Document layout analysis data
--------

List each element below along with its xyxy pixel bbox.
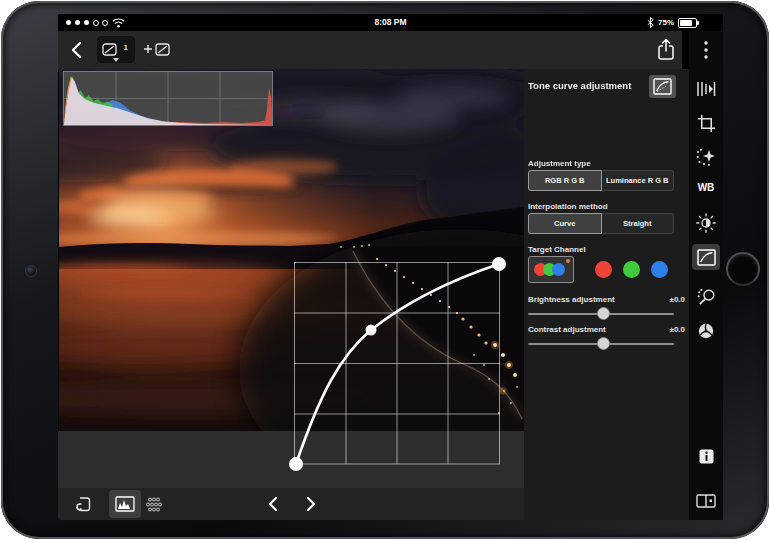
brightness-tool-button[interactable] bbox=[696, 213, 716, 233]
interpolation-segmented: Curve Straight bbox=[528, 213, 674, 234]
magnifier-dots-icon bbox=[697, 288, 716, 307]
zoom-tool-button[interactable] bbox=[696, 287, 716, 307]
sparkle-dots-icon bbox=[696, 148, 716, 166]
app-toolbar: 1 bbox=[58, 31, 682, 69]
blue-dot bbox=[552, 263, 565, 276]
front-camera bbox=[25, 265, 37, 277]
grid-view-button[interactable] bbox=[142, 493, 166, 517]
brightness-label: Brightness adjustment bbox=[528, 295, 615, 304]
histogram-overlay bbox=[63, 71, 273, 126]
single-view-button-selected[interactable] bbox=[109, 490, 141, 518]
brightness-slider[interactable] bbox=[528, 307, 674, 321]
share-button[interactable] bbox=[656, 38, 676, 62]
open-book-icon bbox=[696, 493, 716, 509]
info-icon bbox=[699, 449, 714, 464]
info-button[interactable] bbox=[696, 446, 716, 466]
adjustment-type-segmented: RGB R G B Luminance R G B bbox=[528, 170, 674, 191]
interpolation-straight[interactable]: Straight bbox=[602, 213, 675, 234]
color-sphere-icon bbox=[697, 322, 715, 340]
edited-marker-dot bbox=[566, 259, 570, 263]
sun-icon bbox=[696, 213, 716, 233]
curve-point-highlights[interactable] bbox=[492, 257, 506, 271]
crop-tool-button[interactable] bbox=[696, 113, 716, 133]
add-image-button[interactable] bbox=[142, 38, 176, 62]
tone-curve-panel: Tone curve adjustment Adjustment type RG… bbox=[524, 69, 689, 520]
image-histogram-icon bbox=[115, 496, 135, 512]
add-image-icon bbox=[142, 38, 176, 62]
tool-palette-button[interactable] bbox=[696, 79, 716, 99]
tone-curve-icon bbox=[653, 78, 672, 95]
tone-curve-icon bbox=[697, 249, 716, 266]
detail-tool-button[interactable] bbox=[696, 147, 716, 167]
panel-title: Tone curve adjustment bbox=[528, 80, 631, 91]
brightness-thumb[interactable] bbox=[597, 307, 610, 320]
image-set-button[interactable]: 1 bbox=[97, 36, 135, 63]
screen: 8:08 PM 75% 1 bbox=[58, 14, 723, 520]
battery-icon bbox=[678, 18, 697, 28]
levels-icon bbox=[696, 81, 716, 97]
channel-rgb-combined-selected[interactable] bbox=[528, 256, 574, 283]
brightness-value: ±0.0 bbox=[669, 295, 685, 304]
contrast-slider[interactable] bbox=[528, 337, 674, 351]
crop-icon bbox=[697, 114, 716, 133]
recipe-scroll-button[interactable] bbox=[71, 493, 95, 517]
interpolation-curve[interactable]: Curve bbox=[528, 213, 602, 234]
contrast-value: ±0.0 bbox=[669, 325, 685, 334]
adjustment-type-label: Adjustment type bbox=[528, 159, 591, 168]
tone-curve-overlay[interactable] bbox=[294, 262, 500, 465]
more-menu-button[interactable] bbox=[696, 40, 716, 60]
battery-percent: 75% bbox=[658, 18, 674, 27]
adjustment-type-rgb[interactable]: RGB R G B bbox=[528, 170, 602, 191]
target-channel-row bbox=[524, 256, 689, 284]
thumbnail-grid-icon bbox=[144, 496, 164, 514]
status-time: 8:08 PM bbox=[58, 17, 723, 27]
tone-curve-tool-button-selected[interactable] bbox=[692, 244, 720, 270]
adjustment-type-luminance[interactable]: Luminance R G B bbox=[602, 170, 675, 191]
bluetooth-icon bbox=[647, 17, 654, 28]
white-balance-button[interactable]: WB bbox=[689, 182, 723, 193]
contrast-label: Contrast adjustment bbox=[528, 325, 606, 334]
status-bar: 8:08 PM 75% bbox=[58, 14, 723, 31]
ipad-device-frame: 8:08 PM 75% 1 bbox=[1, 1, 769, 539]
home-button[interactable] bbox=[726, 252, 760, 286]
curve-point-mid[interactable] bbox=[366, 325, 377, 336]
next-image-button[interactable] bbox=[302, 496, 318, 512]
previous-image-button[interactable] bbox=[266, 496, 282, 512]
contrast-thumb[interactable] bbox=[597, 337, 610, 350]
target-channel-label: Target Channel bbox=[528, 245, 586, 254]
tool-sidebar: WB bbox=[689, 31, 723, 520]
image-set-icon bbox=[102, 42, 118, 57]
image-count: 1 bbox=[124, 43, 128, 52]
curve-grid bbox=[294, 262, 500, 464]
bottom-toolbar bbox=[58, 488, 524, 520]
chevron-down-icon bbox=[113, 58, 119, 62]
interpolation-label: Interpolation method bbox=[528, 202, 608, 211]
dual-view-button[interactable] bbox=[696, 491, 716, 511]
color-tool-button[interactable] bbox=[696, 321, 716, 341]
channel-blue-button[interactable] bbox=[651, 261, 668, 278]
channel-green-button[interactable] bbox=[623, 261, 640, 278]
channel-red-button[interactable] bbox=[595, 261, 612, 278]
tone-curve-panel-button[interactable] bbox=[649, 75, 676, 98]
page-background: 8:08 PM 75% 1 bbox=[0, 0, 770, 540]
curve-point-shadows[interactable] bbox=[289, 457, 303, 471]
back-button[interactable] bbox=[68, 40, 88, 60]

--------

- [ACTIVITY] Restate the records word for word, omitting images.

- [ANSWER AREA]
List each element below along with its xyxy pixel bbox.
brightness-tool-button[interactable] bbox=[696, 213, 716, 233]
interpolation-segmented: Curve Straight bbox=[528, 213, 674, 234]
magnifier-dots-icon bbox=[697, 288, 716, 307]
zoom-tool-button[interactable] bbox=[696, 287, 716, 307]
sparkle-dots-icon bbox=[696, 148, 716, 166]
app-toolbar: 1 bbox=[58, 31, 682, 69]
blue-dot bbox=[552, 263, 565, 276]
front-camera bbox=[25, 265, 37, 277]
grid-view-button[interactable] bbox=[142, 493, 166, 517]
brightness-label: Brightness adjustment bbox=[528, 295, 615, 304]
histogram-overlay bbox=[63, 71, 273, 126]
single-view-button-selected[interactable] bbox=[109, 490, 141, 518]
brightness-slider[interactable] bbox=[528, 307, 674, 321]
share-button[interactable] bbox=[656, 38, 676, 62]
open-book-icon bbox=[696, 493, 716, 509]
info-icon bbox=[699, 449, 714, 464]
info-button[interactable] bbox=[696, 446, 716, 466]
adjustment-type-segmented: RGB R G B Luminance R G B bbox=[528, 170, 674, 191]
interpolation-straight[interactable]: Straight bbox=[602, 213, 675, 234]
color-sphere-icon bbox=[697, 322, 715, 340]
edited-marker-dot bbox=[566, 259, 570, 263]
sun-icon bbox=[696, 213, 716, 233]
curve-point-highlights[interactable] bbox=[492, 257, 506, 271]
crop-tool-button[interactable] bbox=[696, 113, 716, 133]
add-image-button[interactable] bbox=[142, 38, 176, 62]
tone-curve-panel: Tone curve adjustment Adjustment type RG… bbox=[524, 69, 689, 520]
image-histogram-icon bbox=[115, 496, 135, 512]
add-image-icon bbox=[142, 38, 176, 62]
tool-palette-button[interactable] bbox=[696, 79, 716, 99]
tone-curve-icon bbox=[653, 78, 672, 95]
tone-curve-icon bbox=[697, 249, 716, 266]
detail-tool-button[interactable] bbox=[696, 147, 716, 167]
panel-title: Tone curve adjustment bbox=[528, 80, 631, 91]
brightness-thumb[interactable] bbox=[597, 307, 610, 320]
image-set-button[interactable]: 1 bbox=[97, 36, 135, 63]
screen: 8:08 PM 75% 1 bbox=[58, 14, 723, 520]
battery-icon bbox=[678, 18, 697, 28]
levels-icon bbox=[696, 81, 716, 97]
channel-rgb-combined-selected[interactable] bbox=[528, 256, 574, 283]
brightness-value: ±0.0 bbox=[669, 295, 685, 304]
contrast-slider[interactable] bbox=[528, 337, 674, 351]
crop-icon bbox=[697, 114, 716, 133]
recipe-scroll-button[interactable] bbox=[71, 493, 95, 517]
interpolation-curve[interactable]: Curve bbox=[528, 213, 602, 234]
contrast-value: ±0.0 bbox=[669, 325, 685, 334]
adjustment-type-label: Adjustment type bbox=[528, 159, 591, 168]
tone-curve-overlay[interactable] bbox=[294, 262, 500, 465]
more-menu-button[interactable] bbox=[696, 40, 716, 60]
battery-percent: 75% bbox=[658, 18, 674, 27]
adjustment-type-rgb[interactable]: RGB R G B bbox=[528, 170, 602, 191]
target-channel-row bbox=[524, 256, 689, 284]
thumbnail-grid-icon bbox=[144, 496, 164, 514]
status-time: 8:08 PM bbox=[58, 17, 723, 27]
tone-curve-tool-button-selected[interactable] bbox=[692, 244, 720, 270]
adjustment-type-luminance[interactable]: Luminance R G B bbox=[602, 170, 675, 191]
bluetooth-icon bbox=[647, 17, 654, 28]
white-balance-button[interactable]: WB bbox=[689, 182, 723, 193]
contrast-label: Contrast adjustment bbox=[528, 325, 606, 334]
status-bar: 8:08 PM 75% bbox=[58, 14, 723, 31]
ipad-device-frame: 8:08 PM 75% 1 bbox=[1, 1, 769, 539]
home-button[interactable] bbox=[726, 252, 760, 286]
curve-point-mid[interactable] bbox=[366, 325, 377, 336]
next-image-button[interactable] bbox=[302, 496, 318, 512]
previous-image-button[interactable] bbox=[266, 496, 282, 512]
contrast-thumb[interactable] bbox=[597, 337, 610, 350]
target-channel-label: Target Channel bbox=[528, 245, 586, 254]
tool-sidebar: WB bbox=[689, 31, 723, 520]
image-set-icon bbox=[102, 42, 118, 57]
image-count: 1 bbox=[124, 43, 128, 52]
curve-grid bbox=[294, 262, 500, 464]
bottom-toolbar bbox=[58, 488, 524, 520]
chevron-down-icon bbox=[113, 58, 119, 62]
interpolation-label: Interpolation method bbox=[528, 202, 608, 211]
dual-view-button[interactable] bbox=[696, 491, 716, 511]
color-tool-button[interactable] bbox=[696, 321, 716, 341]
channel-blue-button[interactable] bbox=[651, 261, 668, 278]
channel-green-button[interactable] bbox=[623, 261, 640, 278]
channel-red-button[interactable] bbox=[595, 261, 612, 278]
tone-curve-panel-button[interactable] bbox=[649, 75, 676, 98]
page-background: 8:08 PM 75% 1 bbox=[0, 0, 770, 540]
curve-point-shadows[interactable] bbox=[289, 457, 303, 471]
back-button[interactable] bbox=[68, 40, 88, 60]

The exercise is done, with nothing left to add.